At the very beginning of my botanical adventures, there was not just the chilli, but there were also other plants with particular power(s).
Ginseng, for example, the all but magical man-root with its ‘adaptogenic’ properties helping to cope with all kinds of stress and thus good for health and abilities.
Tea, the plant of which is the source of both green and black (and other) teas and can help both in being awake or in relaxing.
And, of course, there’d be an interest in more herbs and spices with a hot taste than just the chilli, considering that this taste is all too strange and special a thing…
Later, though, with the chilli producing only too well and with rather too many absences from the garden, these experiments were laid to rest. It also came about because my interest shifted to various vegetables which are rather more important for their everyday contribution to good health. After all, even the plant with the most peculiar of properties would only be taken sometimes, but food is eaten every day, and a diversity of plant foods is a good contributor to one’s well-being.
Delve deep enough in this topic, though, and the two themes overlap.
Bitter melon (kugua), for example, is just another (if peculiarly bitter) one of the various vegetables employed in tropical cuisines. Not the least of them the Chinese cuisine which I got to know. At the same time, though, kugua is seen as peculiarly conducive to good health.
An even stronger relation between ‘power’ and plants is to be seen in ashitaba. This ‘tomorrow leaf’ apparently has a rather localized origin, in just a part of Japan. There, it is grown as just another green vegetable, if possibly one making a good contribution to overall health. Thanks to various effects that ashitaba has been shown to (possibly) have, to the point of it being hailed as effective against tumors, it has become ever more popular – to the point where it is not just being grown more widely than before, but also to the point where another Southeast Asian plant said to have healing properties sometimes finds itself traded (wrongly) as ashitaba, all in the spirit of good marketing.

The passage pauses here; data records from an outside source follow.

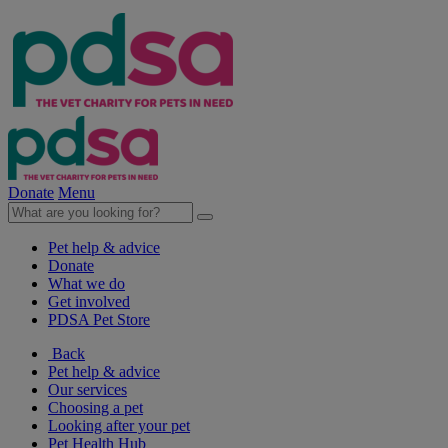
Donate
Menu
Pet help & advice
Donate
What we do
Get involved
PDSA Pet Store
Back
Pet help & advice
Our services
Choosing a pet
Looking after your pet
Pet Health Hub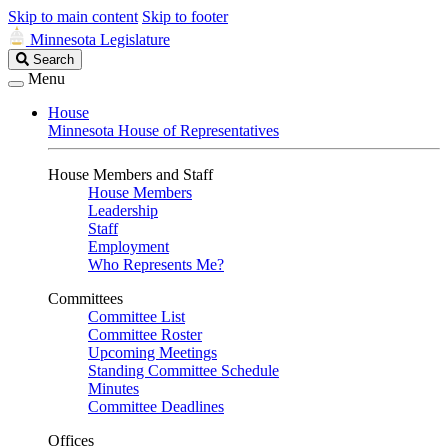
Skip to main content
Skip to footer
Minnesota Legislature
Search
Search
Legislature
Menu
House
Minnesota House of Representatives
House Members and Staff
House Members
Leadership
Staff
Employment
Who Represents Me?
Committees
Committee List
Committee Roster
Upcoming Meetings
Standing Committee Schedule
Minutes
Committee Deadlines
Offices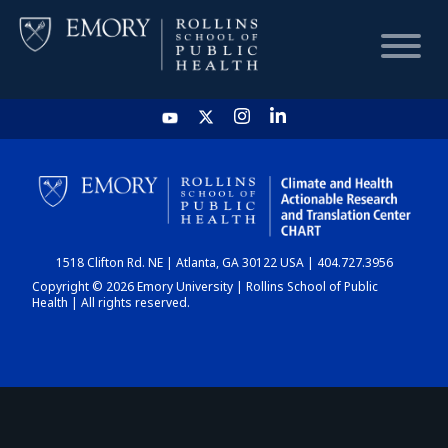
HOME
CHART
1518 Clifton Rd. NE | Atlanta, GA 30122 USA | 404.727.3956
DASHBOARD
Copyright © 2026 Emory University | Rollins School of Public
Health | All rights reserved.
NEWS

Whatever the effects, I find myself interested in it anyways, for it belongs to the family of Angelicas, which certainly do have their role as healing herbs are relatively difficult to cultivate – and are coming back for me, thanks to the seeds off a plant that I’d bought last year.
Having thought that the seeds hadn’t ripened fully, it was all the nicer to suddenly see signs of life from them.
Now, to see what will grow this year and what nice dishes can be prepared from it. A germinating seed does not a usable plant make…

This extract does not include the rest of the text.